Aku merentangkan tanganku dan merasakan sesuatu yang hangat sedang berbaring di sampingku. Gak banyak pikir, aku tau itu adalah badan Dimaz.
Suami tak terdugaku.
Malas berlama-lama dikamar karena masih kesal dengan Dimaz dini hari tadi. Aku buru-buru keluar kamar tanpa menimbulkan banyak suara.
Mungkin dia masih ngantuk. Sudah jam sembilan pagi, tapi dia belum juga bangun. Untung sekarang hari libur. Kemarin sih aku lihat kalau sekarang tanggal merah.
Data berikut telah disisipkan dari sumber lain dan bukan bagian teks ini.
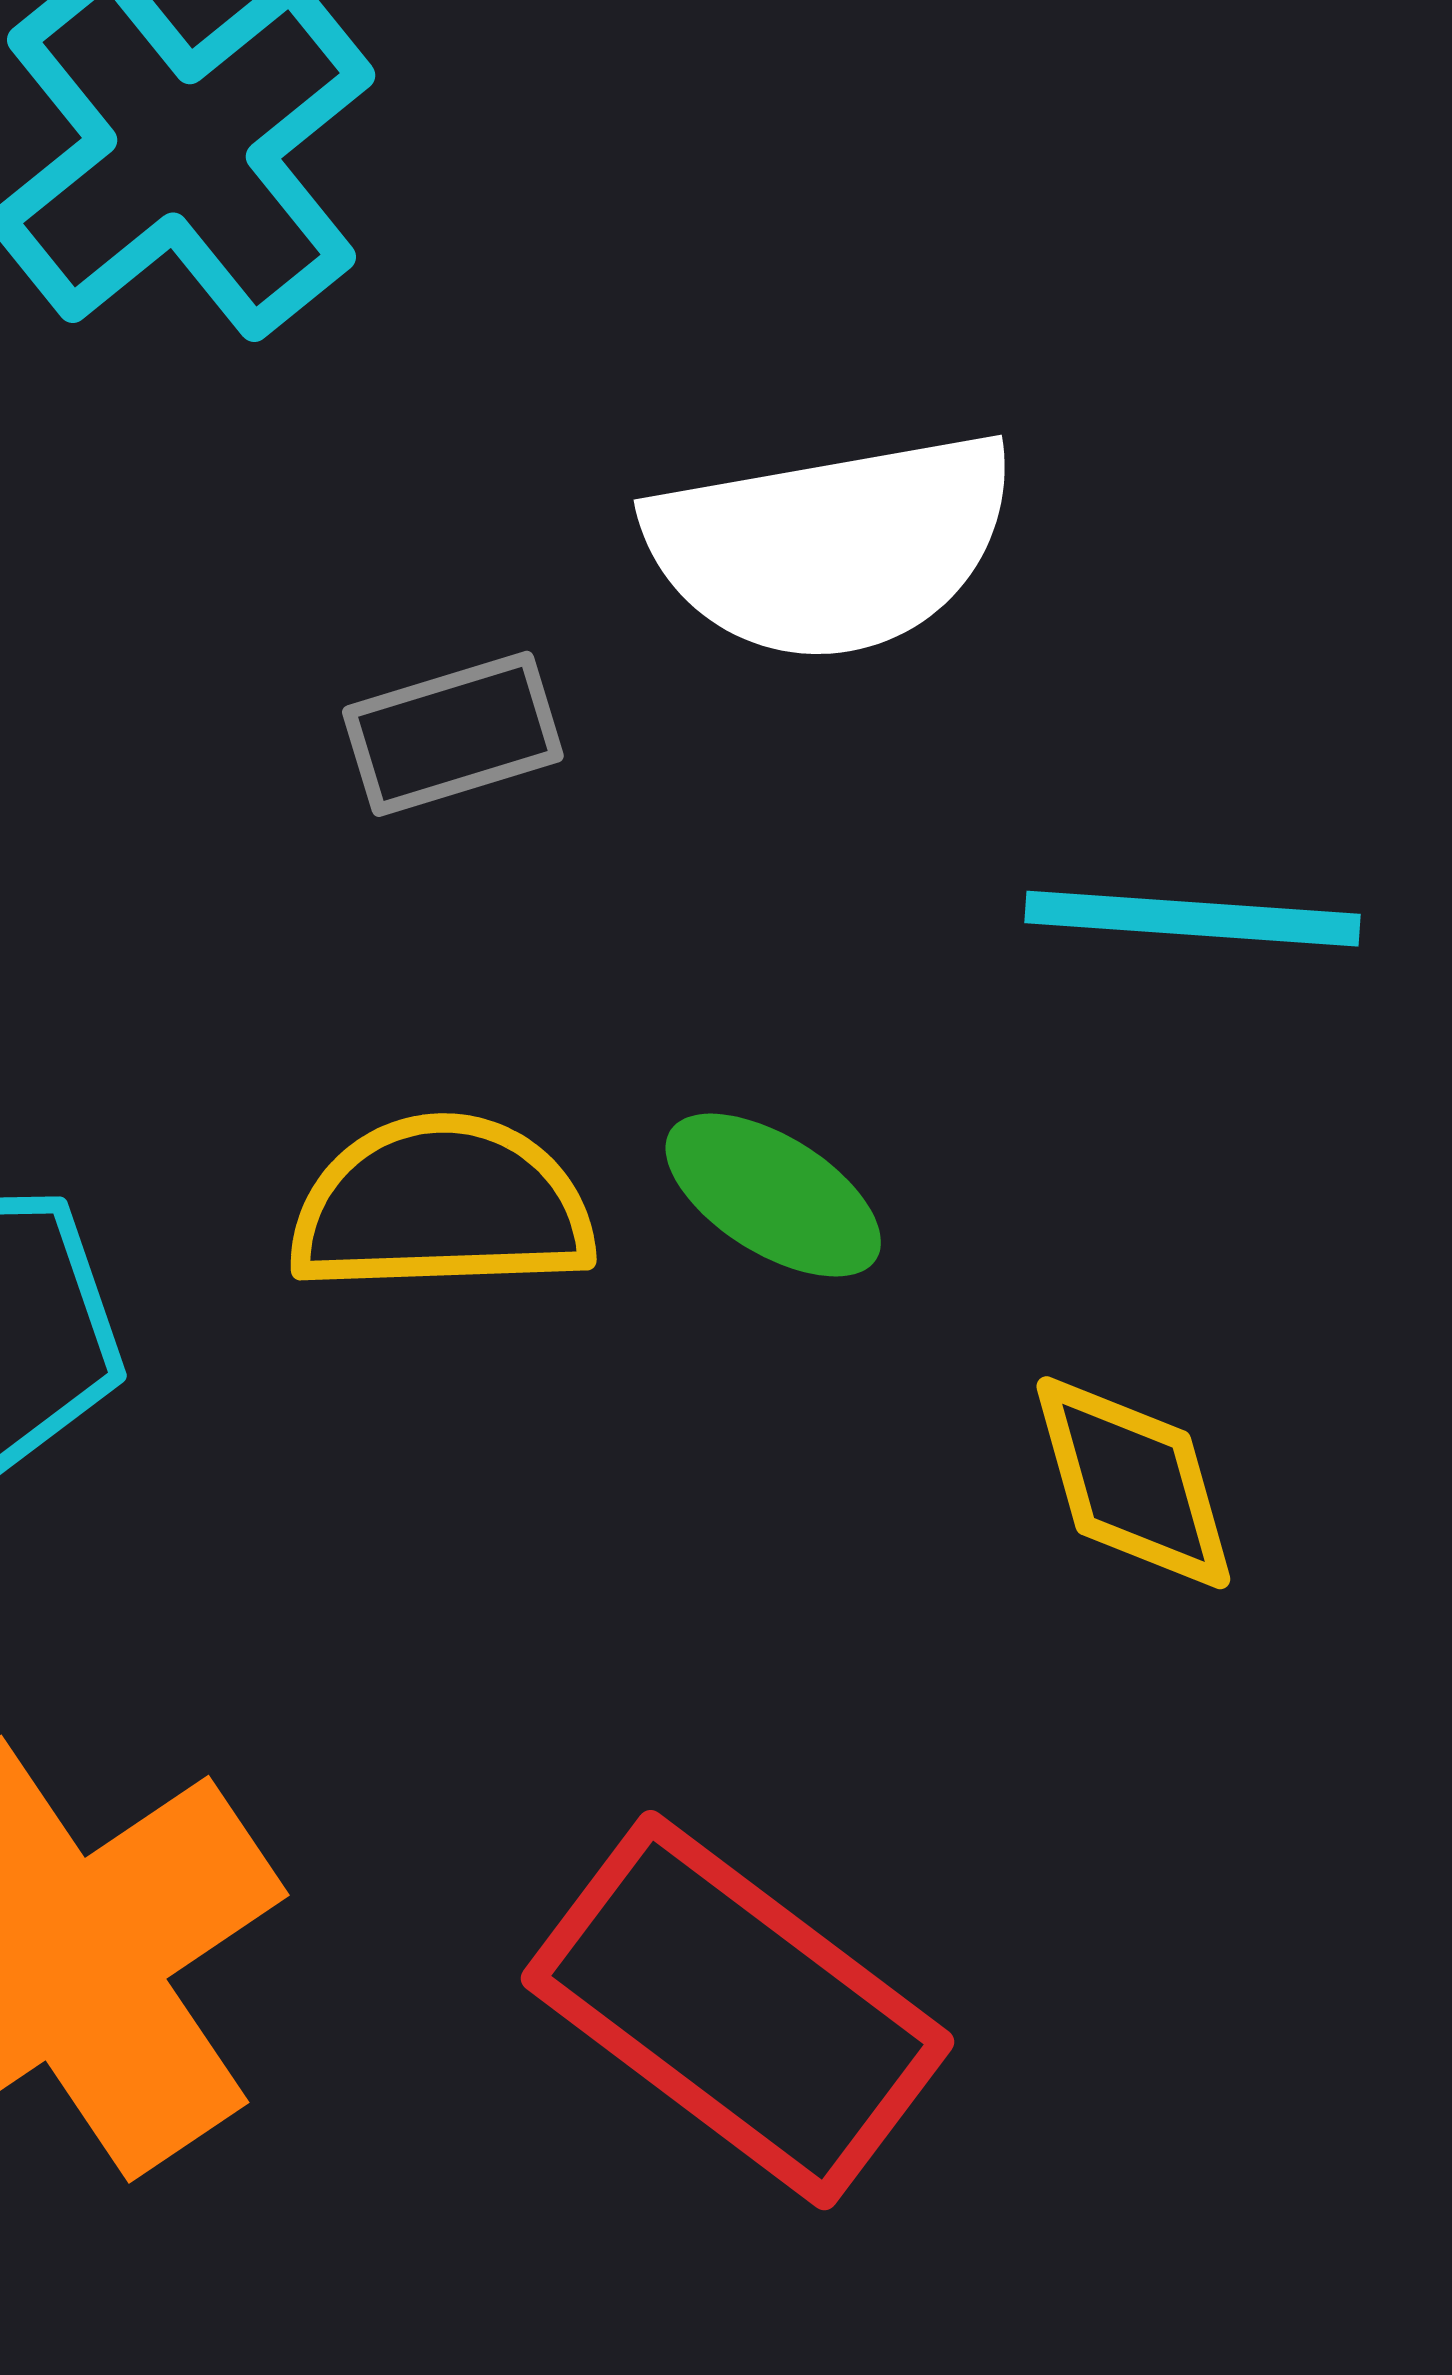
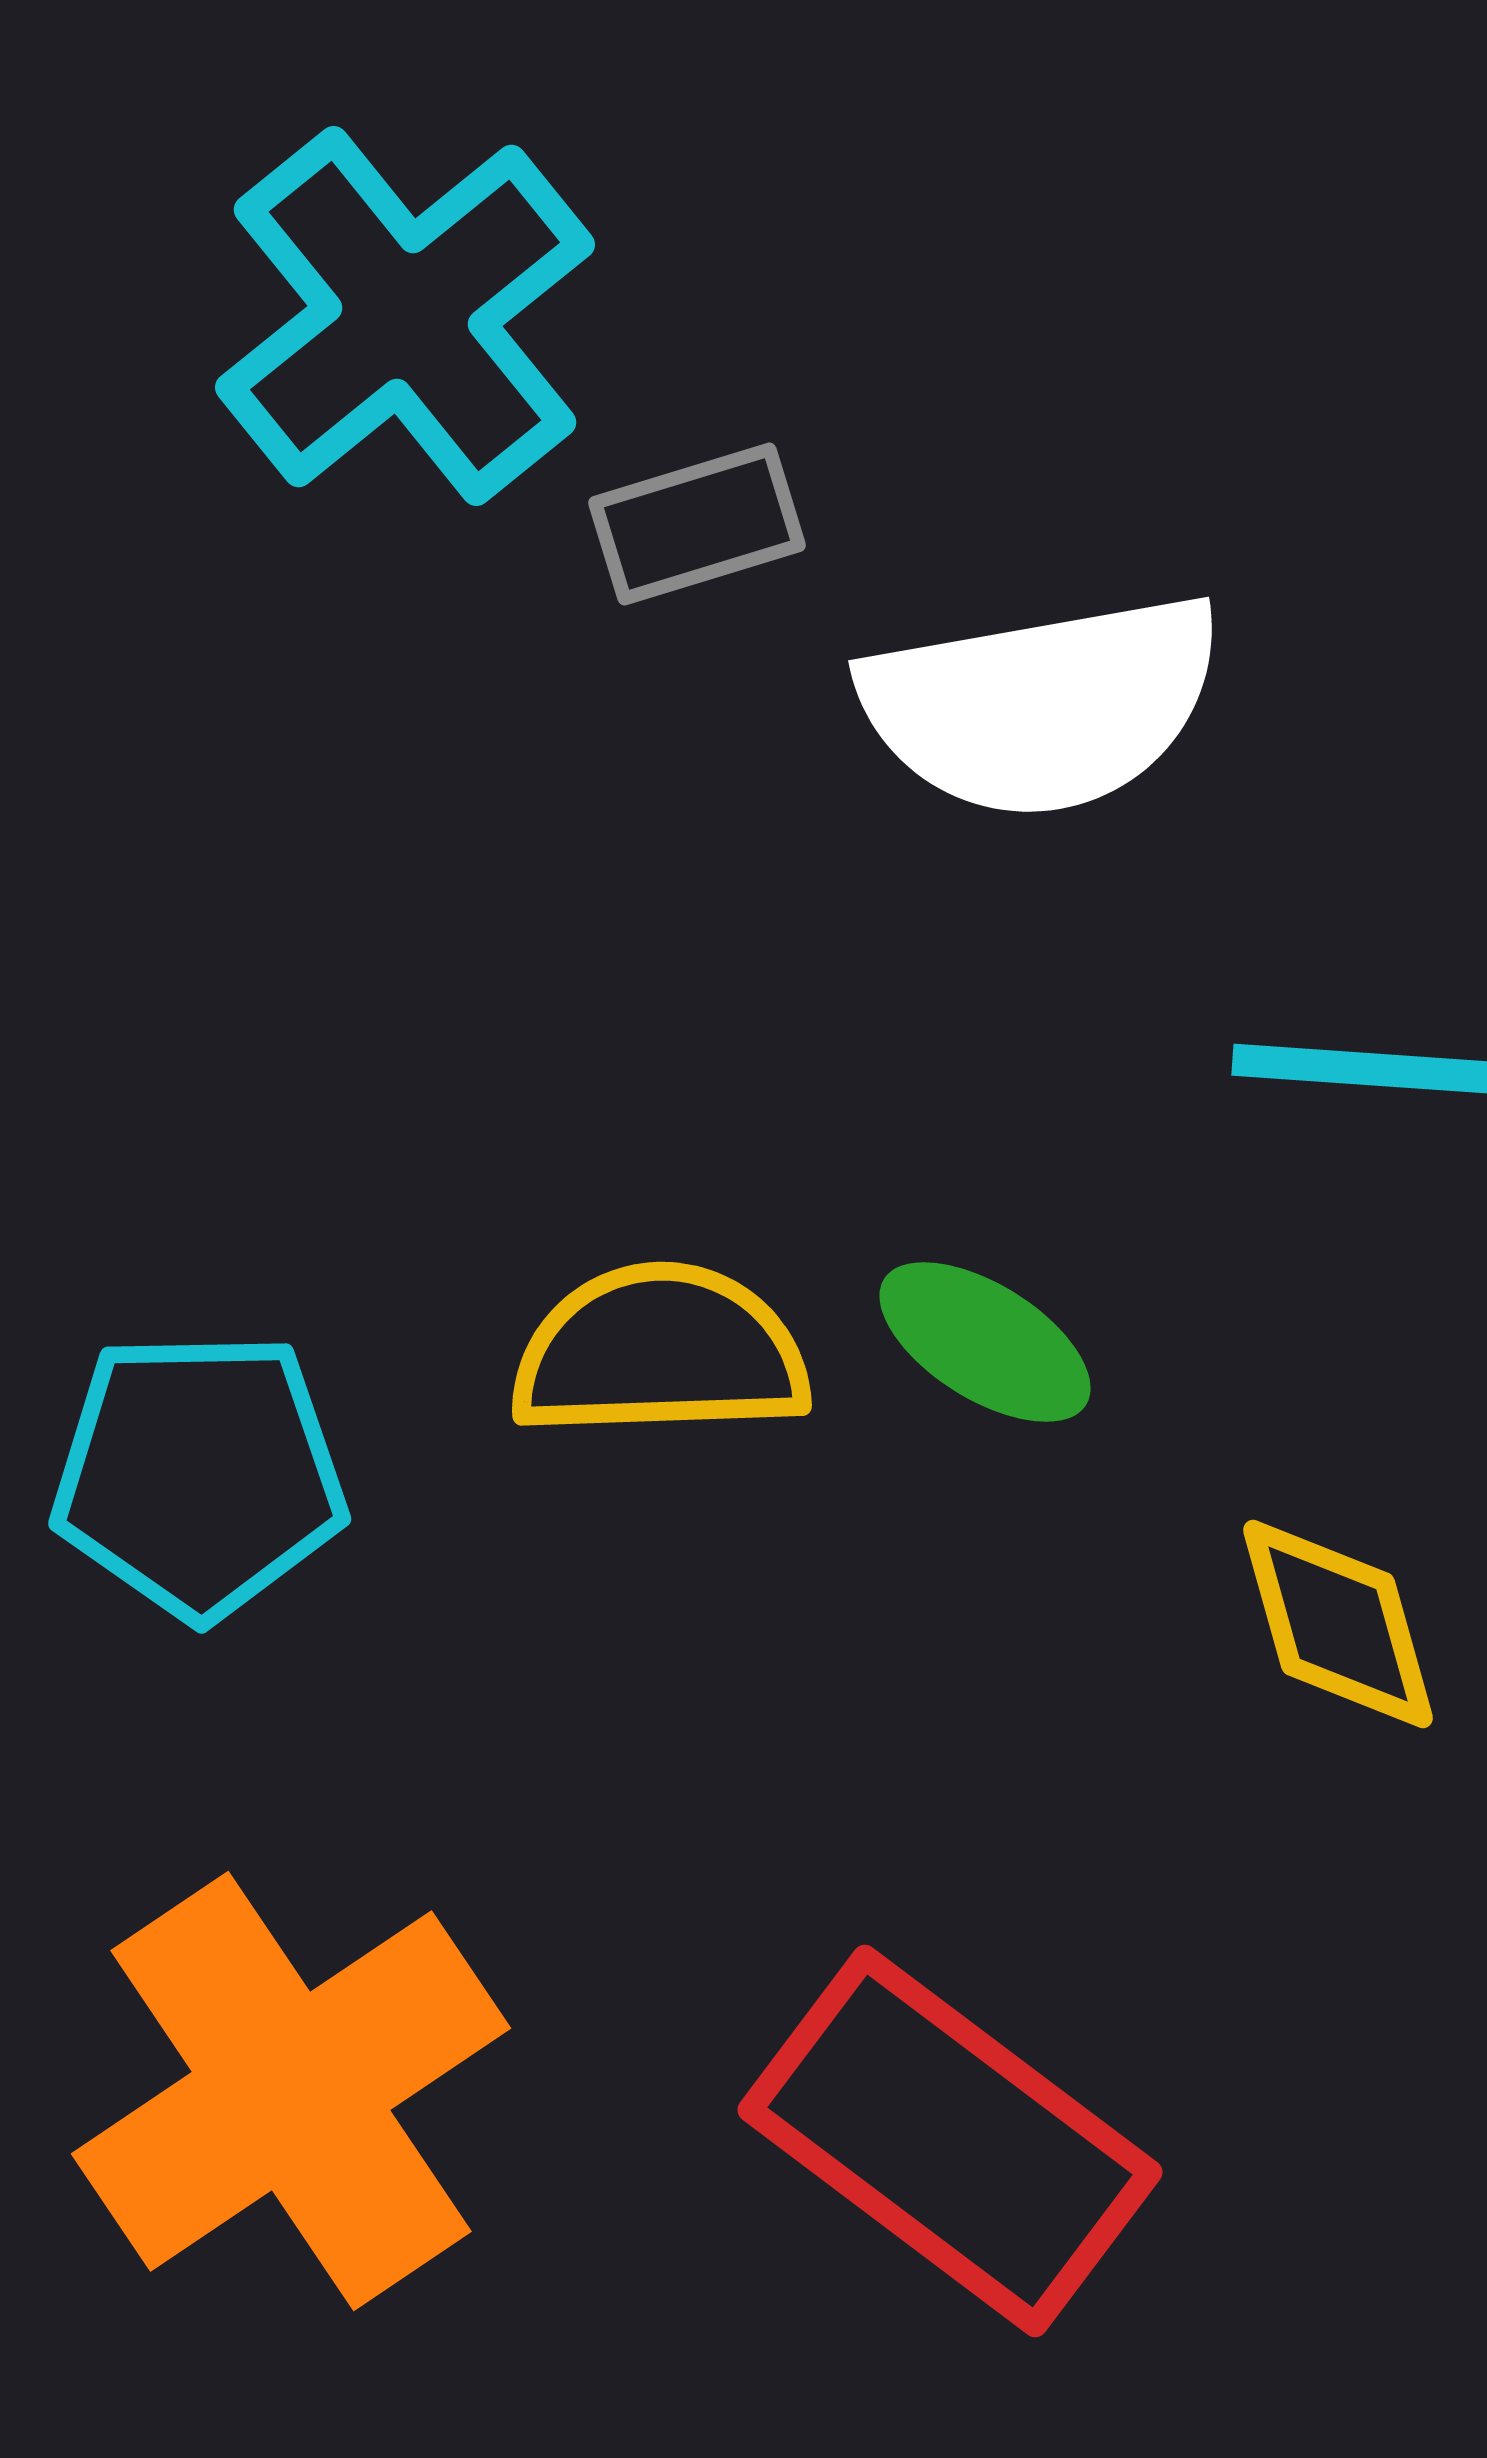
gray rectangle: (453, 734) -> (697, 524), moved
Rumah ini masih terasa asing dalam ingatanku. Untuk mencari dapur saja rasanya masih sulit.
"Lapeer." ucapku ketika menemukan makanan sudah tersaji di meja makan.
"Eh non, biar saya hangatkan dulu." Bi Mirna, pembantu rumah ini, mencegahku untuk makan. "Ini sudah dingin, dari tadi pagi sekali bibi masaknya."
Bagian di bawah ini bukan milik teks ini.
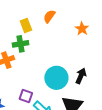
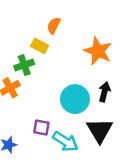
yellow rectangle: (26, 25) -> (40, 46), moved, turned -32
orange star: (82, 29) -> (98, 51), moved, size x1.6

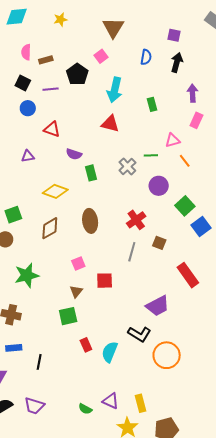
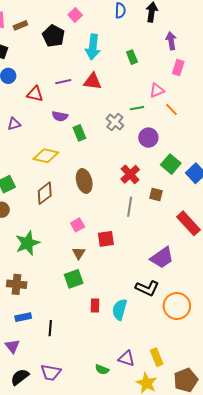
purple line: (51, 89) -> (63, 82), moved
green square: (185, 206) -> (171, 164), moved
red rectangle: (86, 345) -> (95, 305), turned 32

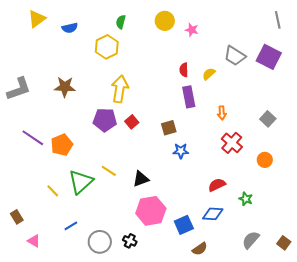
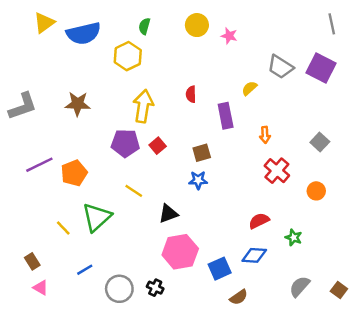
blue semicircle: (70, 28) -> (84, 33), size x1.8
red semicircle: (184, 70) -> (191, 94), moved
purple line: (33, 138) -> (39, 165), turned -60
blue star: (181, 151) -> (198, 180), moved
yellow line: (109, 171) -> (134, 191), moved
brown rectangle: (17, 217) -> (32, 261), moved

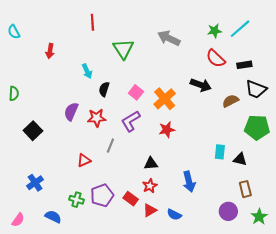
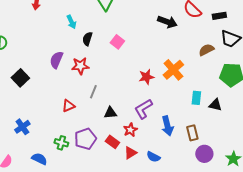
black arrow: (201, 85) -> (167, 22), moved
orange cross: (165, 99) -> (173, 70), moved
purple L-shape: (131, 121) -> (143, 109), moved
black triangle: (151, 164) -> (110, 113), moved
brown rectangle: (245, 189) -> (192, 133), moved

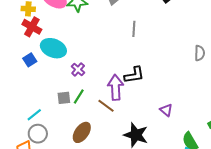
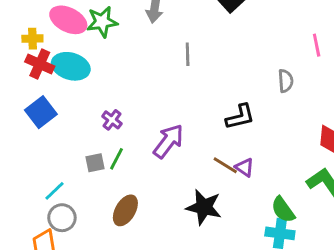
cyan ellipse: (53, 48) -> (71, 66), moved
blue square: (30, 60) -> (41, 112), size x1.5
black L-shape: (134, 75) -> (240, 117), moved
purple arrow: (116, 87) -> (168, 141), turned 45
brown line: (106, 106) -> (225, 165), moved

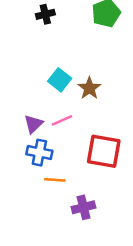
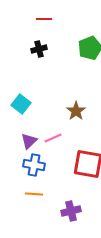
cyan square: (60, 80) -> (21, 104), moved
orange line: (55, 180) -> (34, 194), moved

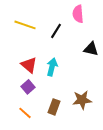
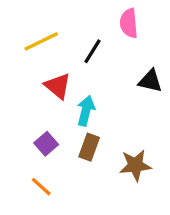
yellow line: (25, 25) -> (41, 41), turned -45
red triangle: (29, 65) -> (58, 86), moved
brown rectangle: (54, 107) -> (89, 147), moved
"Yaudah gapapa lah bi, dulu waktu dirumah mamaku juga suka masak kayak gini kok. Aku sering makan masakan dingin."
"Tapi, nyonya. Nanti den Dimaznya marah to."
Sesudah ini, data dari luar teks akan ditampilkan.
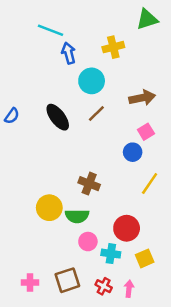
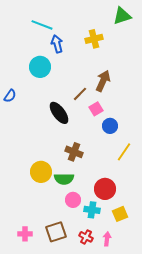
cyan circle: (92, 81) -> (40, 67), moved
brown arrow: (142, 98) -> (103, 81), moved, turned -55
black ellipse: (58, 117) -> (59, 113), moved
pink square: (146, 132) -> (96, 109), moved

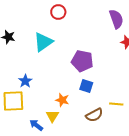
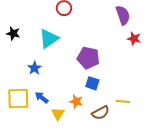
blue star: (25, 81) -> (35, 68), moved
orange star: (62, 100) -> (76, 102), moved
blue arrow: (36, 125) -> (42, 97), moved

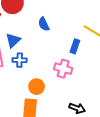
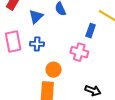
blue triangle: (13, 40) -> (36, 17), moved

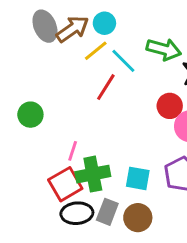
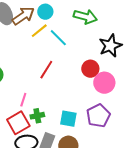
green arrow: (164, 49) -> (85, 17), moved
red line: (106, 87) -> (46, 70), moved
green cross: (93, 174) -> (37, 116), size x0.6

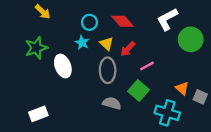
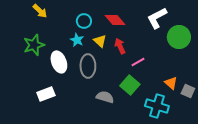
red arrow: (128, 49) -> (120, 46), turned 112
gray ellipse: (108, 70) -> (88, 66), moved
white rectangle: (38, 114) -> (46, 94), moved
"Masa sih kayak begini aja marah." aku sedikit tertawa. "Pokoknya aku laper banget bi, ambilin kecap ya bi." tanpa babibu aku langsung mencomot tempe goreng sama sayur sop didepanku.
Nasi dua centong. Sayur bercentong-centong, tempe 5 biji ditambah kecap pasti enak banget.
"Ay, kamu udah bangun tapi kenapa gak bangunin aku?"
Aku memutar bola mataku malas. Dimaz lagi, Dimaz lagi.. Kapan sih dia pergi.
"Emangnya situ siapa, minta dibangunin?"
"Suami kamu yang paling ganteng." ucapnya bangga.
"Iya paling ganteng, tapi ada lagi yang paling baik, paling kaya, paling care di luar kok." kataku yang sengaja membuatnya kesal.
Tatapannya langsung berubah kesal. Persis banget kayak anak kecil. Saat aku melihat matanya, dia malah melihat ke arah lain.
"Aku ngga mau berdebat sama kamu, Ay."
"Siapa yang ngajak berantem. Situ aja yang mikirnya childish banget." aku kembali ingin menikmati sarapanku saat tiba-tiba aku sadar kecapnya belum ada. Jadi, gabisa makan.
"Bi, kecapnya mana?" tanyaku langsung.
Saat aku berbalik, makananku sudah tidak ada di tempat. Makananku ada di tangan Dimaz.
"Jangan dimakan Ay. Ini udah hampir basi. Sekarang jam setengah sepuluh. Biasanya bibi masak jam 4 pagi." katanya sambil mengangkat tinggi-tinggi makanan yang sudah aku ambil.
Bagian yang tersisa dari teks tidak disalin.